How can you select which CYM model will work best for your community?
Through prayer, consultation with teens and their parents, and considering questions such
as these:

What is the direction of your parish in regards to the Diocesan Pastoral Plan? This may give you a
specific starting point if you are to combine or collaborate with another community (or two or three).
What financial commitment can the parish make to youth ministry? Budget should consider not only
salary and benefits (including continuing education/conferences), but office space, materials,
equipment, food and program supplies. Contact the OY&YAM for a sample budget worksheet.
How many high school aged teens are registered in your parish now? How many intermediate grade
students do you have who will be teens in the next couple of years? These numbers may help you to
understand how many teens you are to be connecting to the faith community in one way or another.

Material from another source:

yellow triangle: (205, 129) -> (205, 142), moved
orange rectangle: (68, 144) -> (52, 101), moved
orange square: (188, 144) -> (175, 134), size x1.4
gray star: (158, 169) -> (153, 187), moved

What physical space do you have at your facilities for youth programs and events? Can you add teen
faith-sharing groups, CCD-style classes, leadership training sessions, etc., or do you need to look at
working with a nearby parish to accomplish these elements?
How many adults have the gifts, skills and time to work with the young people? Can you adequately
recruit, train and support these adults in the important work to which they are called?

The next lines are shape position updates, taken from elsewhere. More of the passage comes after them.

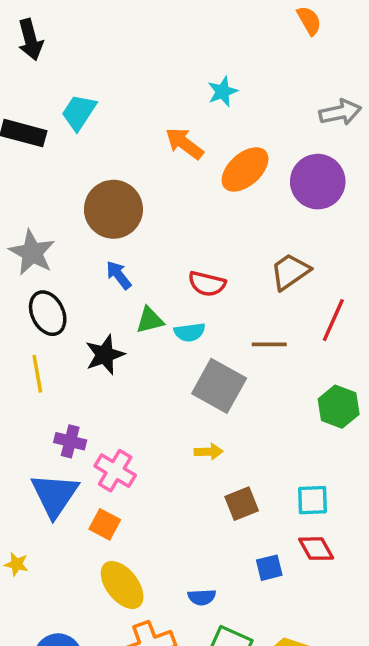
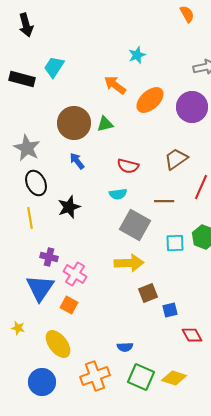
green triangle: (150, 320) -> (105, 124), moved
yellow arrow: (209, 452) -> (129, 263), size x1.8
cyan square: (313, 500) -> (175, 243), moved
red diamond: (316, 549) -> (192, 335), moved
blue square: (269, 568) -> (170, 310), moved
yellow ellipse: (122, 585) -> (58, 344), moved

How vibrant is the parish as a whole? Do teens feel at home when they come for Mass? Are there
enough other Church ministries in which they can be included/mentored/involved?
Are there cultural needs to be addressed that may be shared with other parishes in the area? (For
example, Spanish speaking families, inter-city urban issues, etc.)

Realizing we cannot be all things to all people, we know we cannot achieve all the goals and
components in youth ministry alone. We must look to building up teams of caring adults within
our parish and in the larger faith community. Ultimately, we should all have CYM, as in Christ
in youth ministry. Use whatever model best suits your parish, be it Comprehensive, Combined,
Cooperative, Clearinghouse or Collaborative; and pray for the Holy Spirits continual assistance
as we serve to bring teens closer to Christ.